Simple disco beats, melodic and pulsing synthesizer, and fast-paced, repeated lyrics are the building materials this album is constructed with. Each track is a driving, pumping, disco-anthem that’s meant to get asses onto the dance floor. Although, at the same time, each track is a driving, pumping, disco-anthem that’s meant to get asses onto the dance floor, so…

Amidst the necessary ingredients, they sprinkle on their own flavor by infusing their tracks with spacey echo and an electro-pop that’s about as infectious as gonorrhea. Combine those mouth-watering attributes with lyrics like “Hey what’s the matter/Nothing’s the matter/That’s why I can’t leave my house” (Agoraphobia or the ramblings of a drugged out Larry Levan from beyond the grave?), and you have what is Holy Ghost!.

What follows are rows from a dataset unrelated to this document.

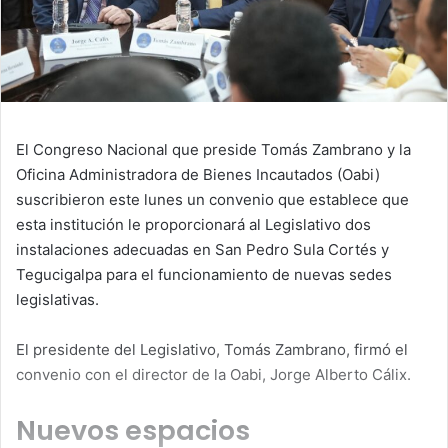
El Congreso Nacional que preside Tomás Zambrano y la
Oficina Administradora de Bienes Incautados (Oabi)
suscribieron este lunes un convenio que establece que
esta institución le proporcionará al Legislativo dos
instalaciones adecuadas en San Pedro Sula Cortés y
Tegucigalpa para el funcionamiento de nuevas sedes
legislativas.
El presidente del Legislativo, Tomás Zambrano, firmó el
convenio con el director de la Oabi, Jorge Alberto Cálix.
Nuevos espacios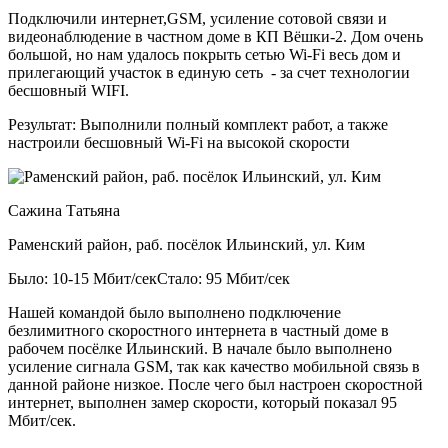
Подключили интернет,GSM, усиление сотовой связи и
видеонаблюдение в частном доме в КП Вёшки-2. Дом очень
большой, но нам удалось покрыть сетью Wi-Fi весь дом и
прилегающий участок в единую сеть - за счет технологии
бесшовный WIFI.
Результат:
Выполнили полный комплект работ, а также
настроили бесшовный Wi-Fi на высокой скорости
Сажина Татьяна
Раменский район, раб. посёлок Ильинский, ул. Ким
Было: 10-15 Мбит/сек
Стало: 95 Мбит/сек
Нашей командой было выполнено подключение
безлимитного скоростного интернета в частный доме в
рабочем посёлке Ильинский. В начале было выполнено
усиление сигнала GSM, так как качество мобильной связь в
данной районе низкое. После чего был настроен скоростной
интернет, выполнен замер скорости, который показал 95
Мбит/сек.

To be fair, Holy Ghost!’s talent is clearly present. With their ability to pound catchy beats deep into the soft tissue of your brain, they’ll be stuck with you for days after listening. But, in the end, when a talent of any kind is put into a glitter-ball lit arena, it will probably go widely unnoticed. Because, like we’ve heard before, “Dance, pop, and disco comprise the holy trinity of shit music (Isaiah 42:10).”

Then again, if that’s what you dig, then butter up a disco biscuit before you hit the club, crank up the Holy Ghost! and let the soundtrack of Generation-X wash over you.

But, remember, we’ve all seen how this story ends.